What is expected:
Transcribe only what runs from the line including "এবারের নির্বাচনে মোট" through the last line of the entries, exactly as it appears.

Transcribed page contents:
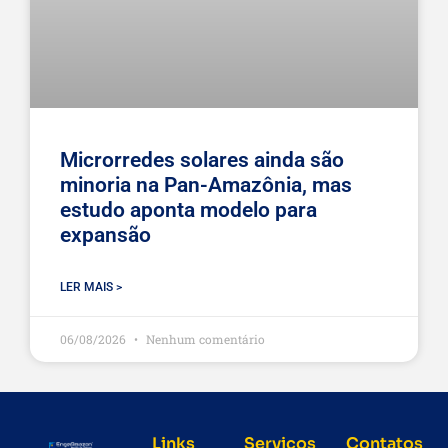
Microrredes solares ainda são
minoria na Pan-Amazônia, mas
estudo aponta modelo para
expansão
LER MAIS >
06/08/2026
Nenhum comentário
Links
Serviços
Contatos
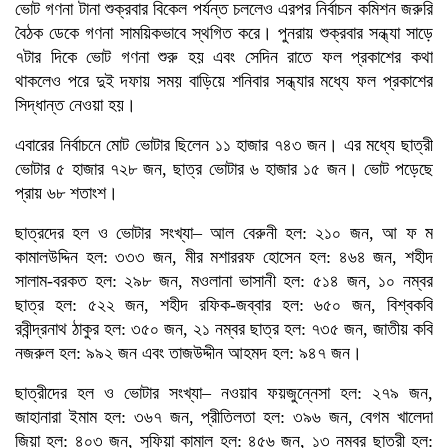
ভোট গণনা টানা শুক্রবার বিকেল পর্যন্ত চললেও এরপর নির্বাচন কমিশন জরুরি
বৈঠক ডেকে গণনা সাময়িকভাবে স্থগিত করে। পুনরায় শুক্রবার সন্ধ্যা সাড়ে
৭টার দিকে ভোট গণনা শুরু হয় এবং সেদিন রাতে ফল প্রকাশের কথা
থাকলেও পরে দুই দফায় সময় বাড়িয়ে শনিবার সন্ধ্যার মধ্যে ফল প্রকাশের
সিদ্ধান্ত নেওয়া হয়।
এবারের নির্বাচনে মোট ভোটার ছিলেন ১১ হাজার ৭৪৩ জন। এর মধ্যে ছাত্রী
ভোটার ৫ হাজার ৭২৮ জন, ছাত্র ভোটার ৬ হাজার ১৫ জন। ভোট পড়েছে
প্রায় ৬৮ শতাংশ।
ছাত্রদের হল ও ভোটার সংখ্যা– আল বেরুনী হল: ২১০ জন, আ ফ ম
কামালউদ্দিন হল: ৩৩৩ জন, মীর মশাররফ হোসেন হল: ৪৬৪ জন, শহীদ
সালাম-বরকত হল: ২৯৮ জন, মওলানা ভাসানী হল: ৫১৪ জন, ১০ নম্বর
ছাত্র হল: ৫২২ জন, শহীদ রফিক-জব্বার হল: ৬৫০ জন, বিশ্বকবি
রবীন্দ্রনাথ ঠাকুর হল: ৩৫০ জন, ২১ নম্বর ছাত্র হল: ৭৩৫ জন, জাতীয় কবি
নজরুল হল: ৯৯২ জন এবং তাজউদ্দীন আহমদ হল: ৯৪৭ জন।
ছাত্রীদের হল ও ভোটার সংখ্যা– নওয়াব ফয়জুন্নেসা হল: ২৭৯ জন,
জাহানারা ইমাম হল: ৩৬৭ জন, প্রীতিলতা হল: ৩৯৬ জন, বেগম খালেদা
জিয়া হল: ৪০৩ জন, সুফিয়া কামাল হল: ৪৫৬ জন, ১৩ নম্বর ছাত্রী হল:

Reply to the task:
এবারের নির্বাচনে মোট ভোটার ছিলেন ১১ হাজার ৭৪৩ জন। এর মধ্যে ছাত্রী
ভোটার ৫ হাজার ৭২৮ জন, ছাত্র ভোটার ৬ হাজার ১৫ জন। ভোট পড়েছে
প্রায় ৬৮ শতাংশ।
ছাত্রদের হল ও ভোটার সংখ্যা– আল বেরুনী হল: ২১০ জন, আ ফ ম
কামালউদ্দিন হল: ৩৩৩ জন, মীর মশাররফ হোসেন হল: ৪৬৪ জন, শহীদ
সালাম-বরকত হল: ২৯৮ জন, মওলানা ভাসানী হল: ৫১৪ জন, ১০ নম্বর
ছাত্র হল: ৫২২ জন, শহীদ রফিক-জব্বার হল: ৬৫০ জন, বিশ্বকবি
রবীন্দ্রনাথ ঠাকুর হল: ৩৫০ জন, ২১ নম্বর ছাত্র হল: ৭৩৫ জন, জাতীয় কবি
নজরুল হল: ৯৯২ জন এবং তাজউদ্দীন আহমদ হল: ৯৪৭ জন।
ছাত্রীদের হল ও ভোটার সংখ্যা– নওয়াব ফয়জুন্নেসা হল: ২৭৯ জন,
জাহানারা ইমাম হল: ৩৬৭ জন, প্রীতিলতা হল: ৩৯৬ জন, বেগম খালেদা
জিয়া হল: ৪০৩ জন, সুফিয়া কামাল হল: ৪৫৬ জন, ১৩ নম্বর ছাত্রী হল:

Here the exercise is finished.